Tuesday, January 13, 2009
Chicken Schnitzel
This chicken recipe turned out absolutely delicious. Goes great with a garden salad dressed with a combination of country dijon mustard, olive oil, soy sauce, and lemon juice. The chicken can be served on the side (not pictured) or as part of the salad (pictured above). Since it was baked in the oven with minimal olive oil, it was very light and juicy. I wonder if it remained juicy because I made it without halving the chicken breast. Enjoy!
4 (6 ounce) skinless, boneless chicken breast
1/4 teaspoon salt
1/4 teaspoon black pepper
2 tablespoons all-purpose flour
2 tablespoons Dijon mustard
1 large egg, lightly beaten
1/2 cup dry bread crumbs (1/2 loaf of dried bread if making from scratch)
1 1/2 tablespoons grated Parmesan cheese
2 teaspoons chopped fresh parsley
2 teaspoons chopped fresh chives
1 garlic clove, minced
1 tablespoon olive oil
1. Preheat oven to 350
2. Place each chicken breast half between 2 sheets of plastic wrap; pound to 1/2-inch thickness using a meat mallet. Sprinkle chicken with salt and pepper.
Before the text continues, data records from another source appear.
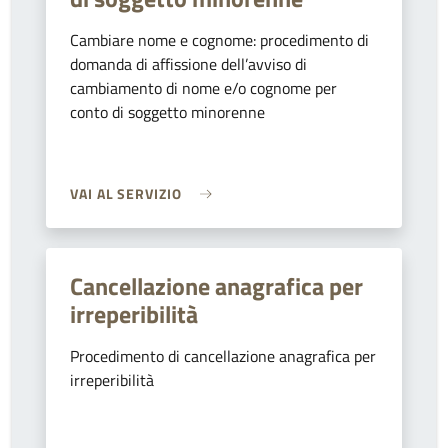
Cambiare nome e cognome: procedimento di
domanda di affissione dell’avviso di
cambiamento di nome e/o cognome per
conto di soggetto minorenne
VAI AL SERVIZIO
Cancellazione anagrafica per
irreperibilità
Procedimento di cancellazione anagrafica per
irreperibilità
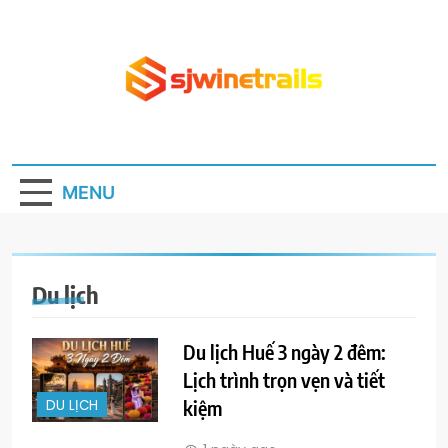
Skip
to
content
Sjwinetrails.com
Website kiến thức bổ ích hằng ngày
MENU
Du lịch
Du lịch Huế 3 ngày 2 đêm:
Lịch trình trọn vẹn và tiết
kiệm
DU LỊCH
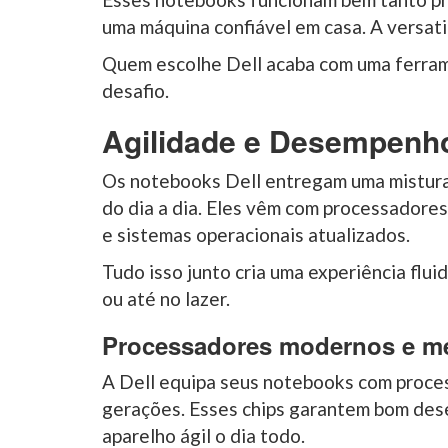
uma máquina confiável em casa. A versat
Quem escolhe Dell acaba com uma ferrame
desafio.
Agilidade e Desempenho
Os notebooks Dell entregam uma mistura 
do dia a dia. Eles vêm com processadore
e sistemas operacionais atualizados.
Tudo isso junto cria uma experiência flui
ou até no lazer.
Processadores modernos e me
A Dell equipa seus notebooks com proces
gerações. Esses chips garantem bom de
aparelho ágil o dia todo.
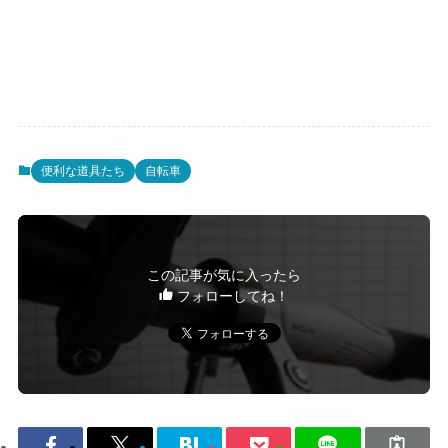
便利な道具たち
自転車
この記事が気に入ったら
フォローしてね！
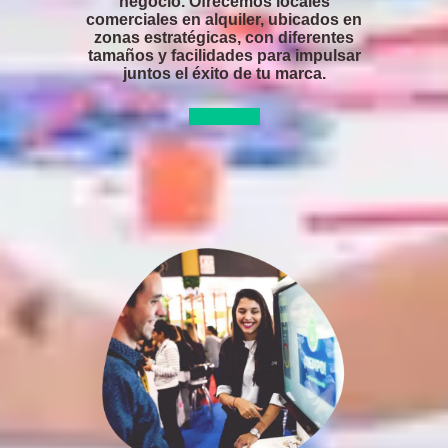
negocio. Ofrecemos locales
comerciales en alquiler, ubicados en
zonas estratégicas, con diferentes
tamaños y facilidades para impulsar
juntos el éxito de tu marca.
Consultar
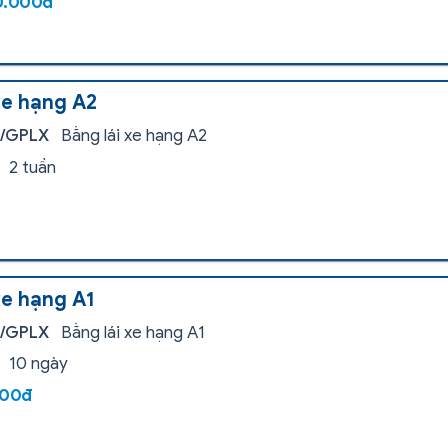
0.000đ
xe hạng A2
i/GPLX
Bằng lái xe hạng A2
2 tuần
xe hạng A1
i/GPLX
Bằng lái xe hạng A1
10 ngày
000đ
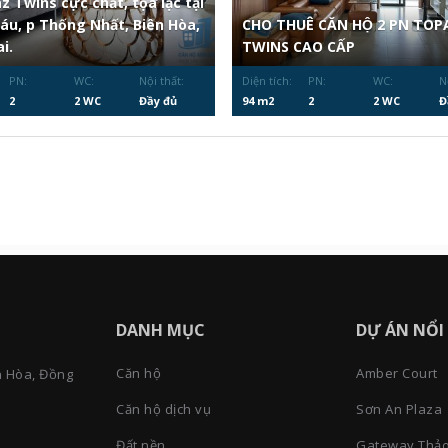
z Twins cực chất, tọa lạc tại
Sáu, p Thống Nhất, Biên Hòa,
CHO THUÊ CĂN HỘ 2 PN TOP
i.
TWINS CAO CẤP
PN:
WC:
Nội thất:
Diện tích:
PN:
WC:
N
2
2 WC
Đầy đủ
94 m2
2
2 WC
Đ
DANH MỤC
DỰ ÁN NỔI
Căn hộ
Amber Court
n Hòa, Đồng
Căn hộ dịch vụ
Sơn An Plaza
Đất nền
Gateway Thảo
3. Place flour in a shallow bowl. Combine mustard and egg in a shallow dish. Combine breadcrumbs, cheese, parsley, chives, and garlic in a shallow dish. Dredge 1 chicken breast half in flour, turning to coat; shake off excess flour. Dip in egg mixture; dredge in breadcrumb mixture. Repeat.
4. Heat olive oil in a large non stick skillet over medium-high heat. Add chicken; sauté for 2 1/2 minutes or until chicken is browned. Remove from heat. Turn chicken over; move onto olive oil greased pan; place in oven. Bake at 350 for 10-20 minutes or until chicken is done.